(Dataset entries)
· · ·
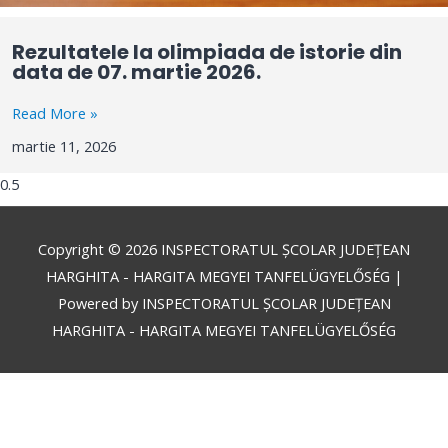
Rezultatele la olimpiada de istorie din
data de 07. martie 2026.
Read More »
martie 11, 2026
Copyright © 2026
INSPECTORATUL ȘCOLAR JUDEȚEAN
HARGHITA - HARGITA MEGYEI TANFELÜGYELŐSÉG
|
Powered by
INSPECTORATUL ȘCOLAR JUDEȚEAN
HARGHITA - HARGITA MEGYEI TANFELÜGYELŐSÉG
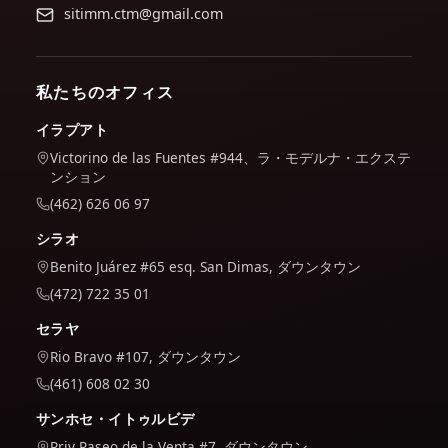
sitimm.ctm@gmail.com
私たちのオフィス
イラプアト
Victorino de las Fuentes #944、ラ・モデルナ・エクステ
ンション
(462) 626 06 97
シラオ
Benito Juárez #65 esq. San Dimas, ダウンタウン
(472) 722 35 01
セラヤ
Rio Bravo #107, ダウンタウン
(461) 608 02 30
サンホセ・イトゥルビデ
Priv Paseo de la Venta #7, ダウンタウン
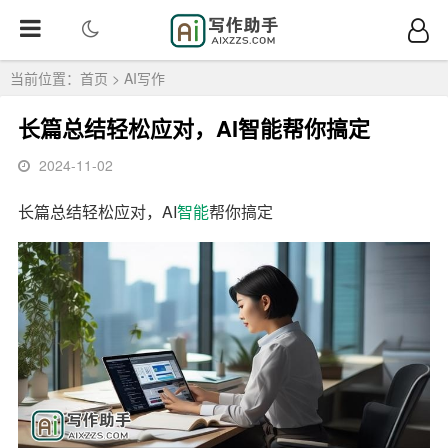
当前位置：
首页
>
AI写作
长篇总结轻松应对，AI智能帮你搞定
2024-11-02
长篇总结轻松应对，AI
智能
帮你搞定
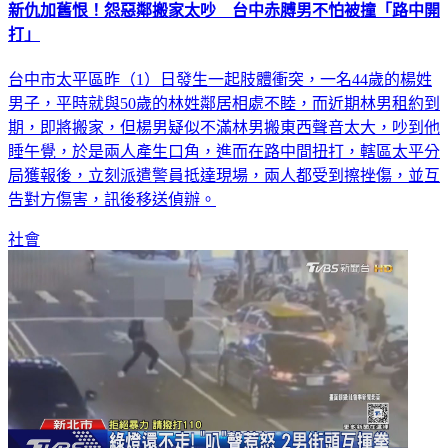
新仇加舊恨！怨惡鄰搬家太吵 台中赤膊男不怕被撞「路中開
打」
台中市太平區昨（1）日發生一起肢體衝突，一名44歲的楊姓
男子，平時就與50歲的林姓鄰居相處不睦，而近期林男租約到
期，即將搬家，但楊男疑似不滿林男搬東西聲音太大，吵到他
睡午覺，於是兩人產生口角，進而在路中間扭打，轄區太平分
局獲報後，立刻派遣警員抵達現場，兩人都受到擦挫傷，並互
告對方傷害，訊後移送偵辦。
社會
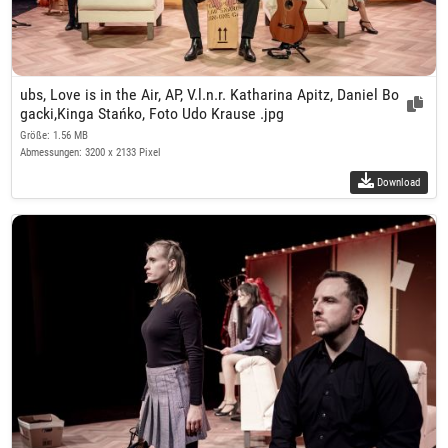
ubs, Love is in the Air, AP, V.l.n.r. Katharina Apitz, Daniel Bo
gacki,Kinga Stańko, Foto Udo Krause .jpg
Größe: 1.56 MB
Abmessungen: 3200 x 2133 Pixel
Download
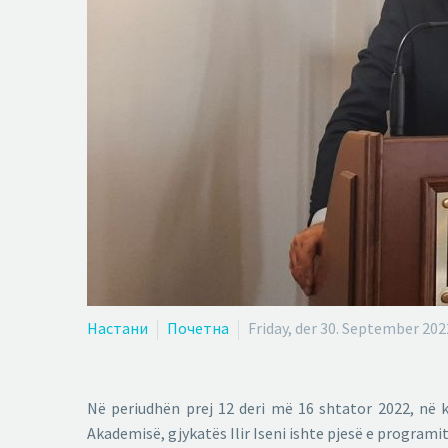
Настани
Почетна
Friday, der 30. September 202
Në periudhën prej 12 deri më 16 shtator 2022, në 
Akademisë, gjykatës Ilir Iseni ishte pjesë e program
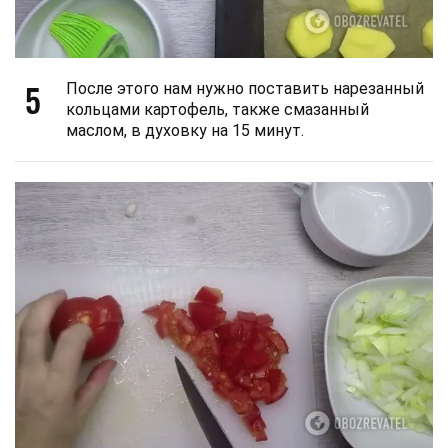
5
После этого нам нужно поставить нарезанный
кольцами картофель, также смазанный
маслом, в духовку на 15 минут.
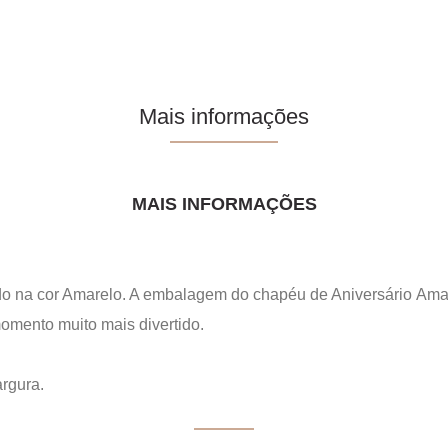
Mais informações
MAIS INFORMAÇÕES
do na cor Amarelo. A embalagem do chapéu de Aniversário Amar
omento muito mais divertido.
rgura.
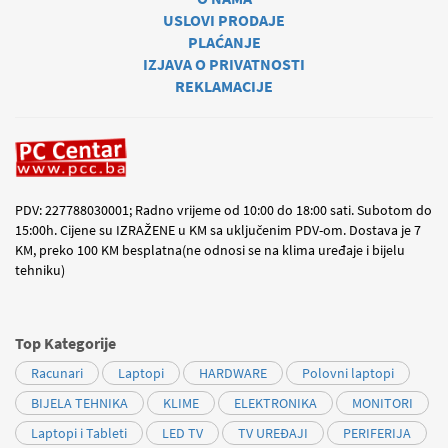
USLOVI PRODAJE
PLAĆANJE
IZJAVA O PRIVATNOSTI
REKLAMACIJE
PDV: 227788030001; Radno vrijeme od 10:00 do 18:00 sati. Subotom do
15:00h. Cijene su IZRAŽENE u KM sa uključenim PDV-om. Dostava je 7
KM, preko 100 KM besplatna(ne odnosi se na klima uređaje i bijelu
tehniku)
Top Kategorije
Racunari
Laptopi
HARDWARE
Polovni laptopi
BIJELA TEHNIKA
KLIME
ELEKTRONIKA
MONITORI
Laptopi i Tableti
LED TV
TV UREĐAJI
PERIFERIJA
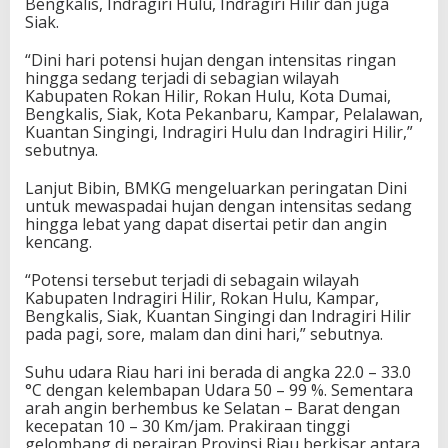
Bengkalis, Indragiri Hulu, Indragiri Hilir dan juga
Siak.
“Dini hari potensi hujan dengan intensitas ringan
hingga sedang terjadi di sebagian wilayah
Kabupaten Rokan Hilir, Rokan Hulu, Kota Dumai,
Bengkalis, Siak, Kota Pekanbaru, Kampar, Pelalawan,
Kuantan Singingi, Indragiri Hulu dan Indragiri Hilir,”
sebutnya.
Lanjut Bibin, BMKG mengeluarkan peringatan Dini
untuk mewaspadai hujan dengan intensitas sedang
hingga lebat yang dapat disertai petir dan angin
kencang.
“Potensi tersebut terjadi di sebagain wilayah
Kabupaten Indragiri Hilir, Rokan Hulu, Kampar,
Bengkalis, Siak, Kuantan Singingi dan Indragiri Hilir
pada pagi, sore, malam dan dini hari,” sebutnya.
Suhu udara Riau hari ini berada di angka 22.0 – 33.0
°C dengan kelembapan Udara 50 – 99 %. Sementara
arah angin berhembus ke Selatan – Barat dengan
kecepatan 10 – 30 Km/jam. Prakiraan tinggi
gelombang di perairan Provinsi Riau berkisar antara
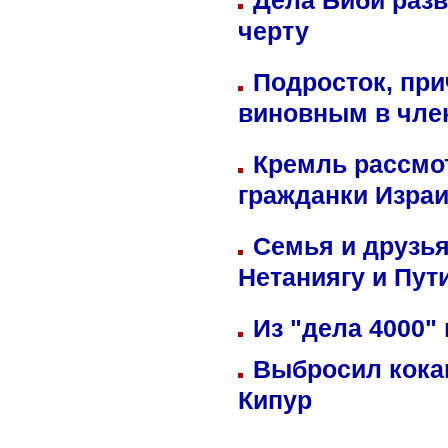
Дела Биби разв
черту
Подросток, при
виновным в член
Кремль рассмо
гражданки Изра
Семья и друзь
Нетаниягу и Пут
Из "дела 4000"
Выбросил кока
Кипур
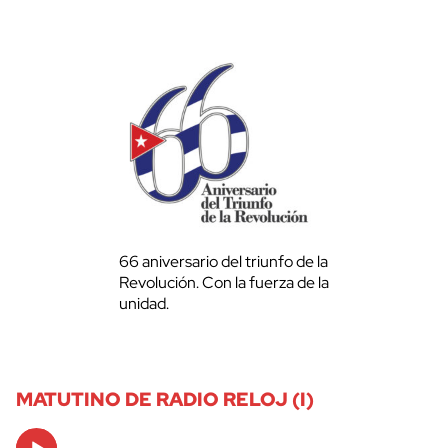
66 aniversario del triunfo de la
Revolución. Con la fuerza de la
unidad.
MATUTINO DE RADIO RELOJ (I)
Audio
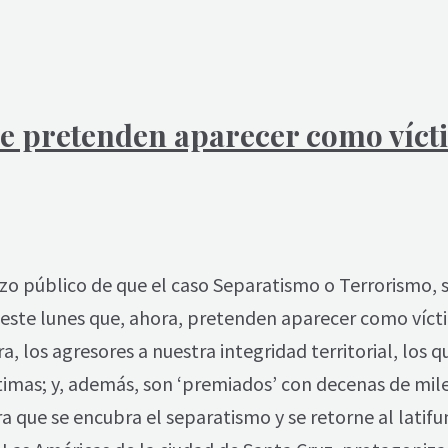
ue pretenden aparecer como víct
hizo público de que el caso Separatismo o Terrorismo, 
este lunes que, ahora, pretenden aparecer como víct
, los agresores a nuestra integridad territorial, los q
ctimas; y, además, son ‘premiados’ con decenas de mil
a que se encubra el separatismo y se retorne al latifu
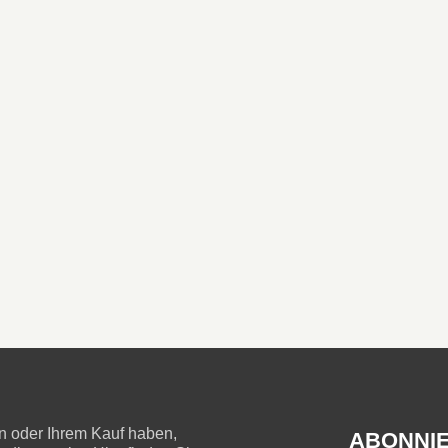
 oder Ihrem Kauf haben,
ABONNIE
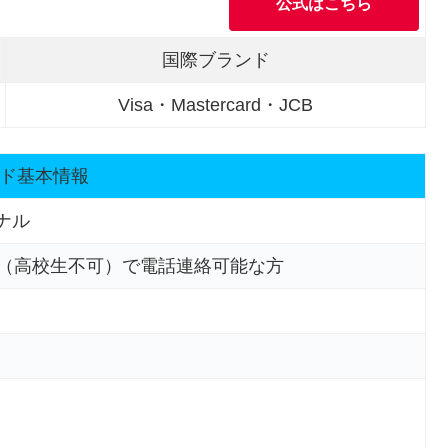
公式はこちら
国際ブランド
Visa・Mastercard・JCB
ド基本情報
ナル
方（高校生不可）で電話連絡可能な方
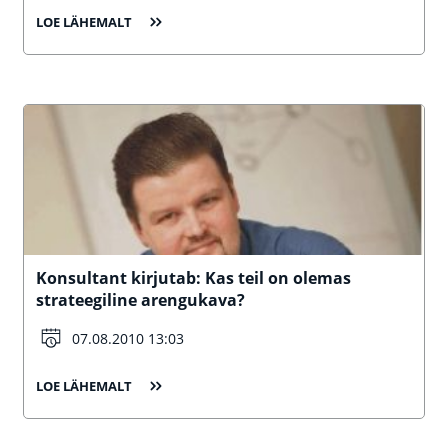
LOE LÄHEMALT
Konsultant kirjutab: Kas teil on olemas
strateegiline arengukava?
07.08.2010 13:03
LOE LÄHEMALT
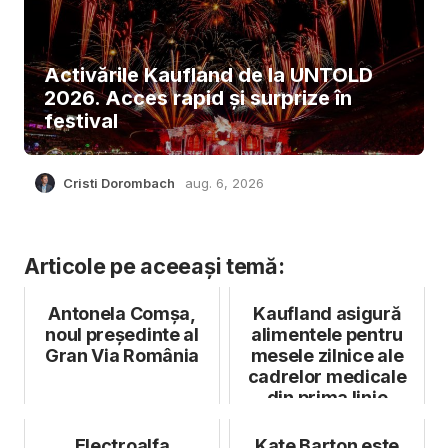
Activările Kaufland de la UNTOLD
2026. Acces rapid și surprize în
festival
Cristi Dorombach
aug. 6, 2026
Articole pe aceeași temă:
Antonela Comșa,
Kaufland asigură
noul președinte al
alimentele pentru
Gran Via România
mesele zilnice ale
cadrelor medicale
din prima linie
Electroalfa
Kate Barton este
· · ·
- _WORK ORDER_
Check each line above for the string "este", then copy the ones that have it.

- _ANSWER TO THE PROBLEM_
este lunes que, ahora, pretenden aparecer como víct
Kate Barton este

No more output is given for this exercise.